======== Raw data

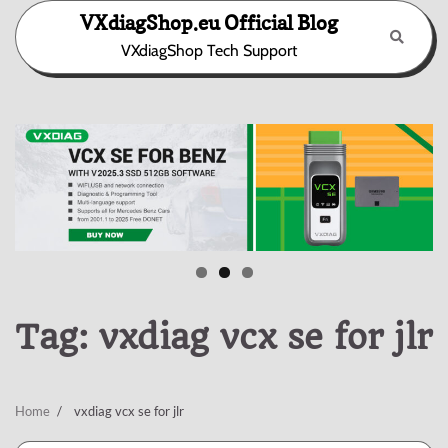
Skip
VXdiagShop.eu Official Blog
to
VXdiagShop Tech Support
content
Tag:
vxdiag vcx se for jlr
Home
vxdiag vcx se for jlr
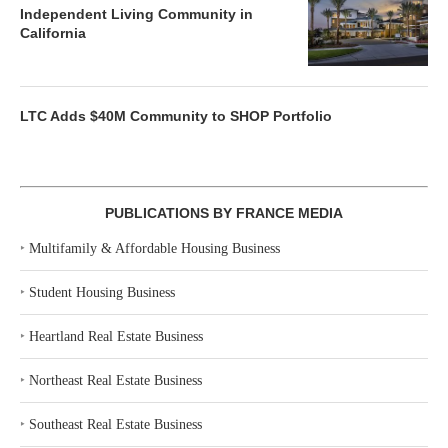
Independent Living Community in
California
LTC Adds $40M Community to SHOP Portfolio
PUBLICATIONS BY FRANCE MEDIA
‣
Multifamily & Affordable Housing Business
‣
Student Housing Business
‣
Heartland Real Estate Business
‣
Northeast Real Estate Business
‣
Southeast Real Estate Business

================

§ Task goal
Take the entries above and set them down exactly, minus the pictures.

§ Response below
Skip
VXdiagShop.eu Official Blog
to
VXdiagShop Tech Support
content
Tag:
vxdiag vcx se for jlr
Home
vxdiag vcx se for jlr
Independent Living Community in
California
LTC Adds $40M Community to SHOP Portfolio
PUBLICATIONS BY FRANCE MEDIA
‣
Multifamily & Affordable Housing Business
‣
Student Housing Business
‣
Heartland Real Estate Business
‣
Northeast Real Estate Business
‣
Southeast Real Estate Business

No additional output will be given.